Price inflation is hitting mom-and-pop businesses particularly hard after they were already battered by the coronavirus pandemic.
Even restaurants and other small food businesses that weathered the minimum-wage hike by laying off part-timers and clung on through lockdown by switching to deliveries are now succumbing to the rise in ingredient costs.
They cannot simply pass on the price hike to their customers.
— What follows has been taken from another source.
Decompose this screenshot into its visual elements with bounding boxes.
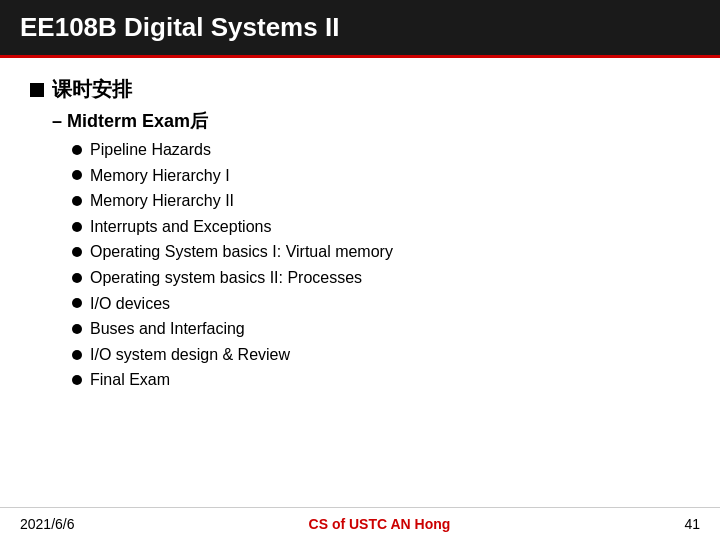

Kim Young-kyu, who runs a Japanese-style pub in Yongsan, said, “Most of the customers who came even during the pandemic are regulars, so I can’t just hike my prices.”
To make matters worse, mom-and-pop businesses stand to lose the deposit on their rent if they simply shut up shop, and many still have to repay loans they took out to open their business in the first place.
Lee Sang-bong, who has run a bar in Daechi-dong for six years, is one example. “Sales have now plummeted from W30 million to W7 million a month,” Lee said (US$1=W1,149). But Lee has to repay a W90 million loan he took out when he started it. “I should’ve closed it earlier” before losses have snowballed, he admits.
Instead, many are taking out even more loans to stay afloat. Loans to mom-and-pop business owners surged from W700 trillion in the first quarter of last year to W841 trillion in the second quarter this year, and the amount is probably much higher if loan sharks are included.
Sung Tae-yoon at Yonsei University said, “The government says it will provide more coronavrius relief to 88 percent of the public, and it has to make sure that mom-and-pop businesses get it. A surge in loans to small business owners could threaten the health of our economy.”